The Church In The New Testament Kevin Conner Ebooking

The Church In The New Testament Kevin Conner Ebooking 4,3/5 8961 votes

The Church in the New Testament has 25 ratings and 1 review. Andy said: Incredible mind to have categorised every nuance of Church in the NT.Connor, Ke. Kevin Conner is a Pentecostal theologian who was formerly the senior minister of Waverley Christian Fellowship. The Church in the New Testament.

Don't get me wrong. I know the difference between assembly-line bleached bread and home made.

Man bleaches bread because he wants to have as much control over the product as possible. You can walk into a grocery store in Portland Maine and pick up a loaf of big-boy bread, and you will find the same exact loaf in a grocery store in Fresno, CA. Man likes to assembly-line things because he doesn't like surprises. When you walk into big-boy's manufacturing plant and look at the loafs coming down the conveyor belt, the loaf your looking at is exactly like the one before it and the one after it. This is by design. Big-boy's product is not designed for nutrition. Lagu dangdut palapa mp3 download. Its designed for consistency.

Man has done the same thing with church. Every Sunday just about the same? The Sunday your looking at is just like last Sunday, and next Sunday will follow the same. Man designs it this way. He's not interested in nutrition. He's interested in control and consistency. Pastors come popping out of seminary assembly-lines, and so follows their churches.
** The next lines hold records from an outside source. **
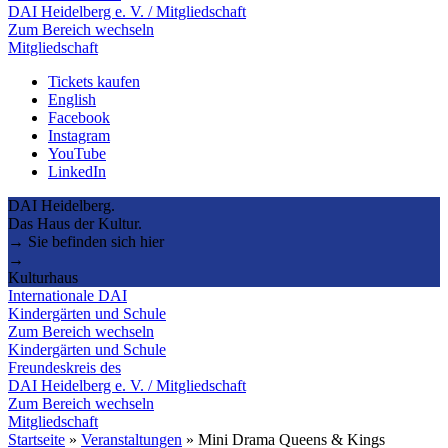
DAI Heidelberg e. V. / Mitgliedschaft
Zum Bereich wechseln
Mitgliedschaft
Tickets kaufen
English
Facebook
Instagram
YouTube
LinkedIn
DAI Heidelberg.
Das Haus der Kultur.
→ Sie befinden sich hier
→
Kulturhaus
Internationale DAI
Kindergärten und Schule
Zum Bereich wechseln
Kindergärten und Schule
Freundeskreis des
DAI Heidelberg e. V. / Mitgliedschaft
Zum Bereich wechseln
Mitgliedschaft
Startseite
»
Veranstaltungen
»
Mini Drama Queens & Kings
Again, this is by design. Man wants his control and his consistency. So you get to eat the spiritually nutritional equivalent of cardboard. Families grow up on big-boy bread, and the taste of home made nutritious stuff is strange to them. Christians grow up 10-20-30 years on and don't realize their spiritual growth is seriously retarded.

All they've had is assembly-line church with all of the nutrition bleached out of it. Getting back to the book.

The book goes back to the basics of what fellowship meetings originally were. Before church was assembly-lined. The writing is pretty basic and more just straight forward layout of the facts with no historical or scholarly meat added. Having said that, I'm very glad that books are starting to address this subject. For way too long the church has looked more like a brick house than a house of living stones. So, I hope more books are written on this subject.

The Church In The New Testament Kevin Conner Ebooking

Conner's comprehensive study of the Church and God's eternal plan for it is laid out in the Church in the New Testament. This encyclopaedic reference work is designed to give a comprehensive biblical understanding of the universal and local New Testament Church. “One of the great advantages of this book, as with others by the same author, is that it is clear, succ Kevin J. Conner's comprehensive study of the Church and God's eternal plan for it is laid out in the Church in the New Testament. This encyclopaedic reference work is designed to give a comprehensive biblical understanding of the universal and local New Testament Church. “One of the great advantages of this book, as with others by the same author, is that it is clear, succinct and well presented. There is a wealth of material poured into its pages and anybody can readily tap that wealth and use the material to develop further study for themselves.'

This book is a textbook designed to bring a clearer, richer and fuller understanding of the New Testament Church, both universally and locally. It shows that God has a pattern to which He is working. The text has several unique features about it, these dealing with The Church and The Kingdom, The Church in the Old Testament, and the Church as the New Ethnic.

The progressive revelation of the Church in the New Testament as in the Gospels, then the Acts and the Epistles is seen to be 'first the blade, then the ear, then the full corn in the ear.' Church Government is also dealt with, along with the Ascension-Gift Ministries, Elders and Deacons, The Ministry of Women in the Bible, Church Discipline, Stewardship, and the Purpose of the Church's existence, as well as other tremendous features.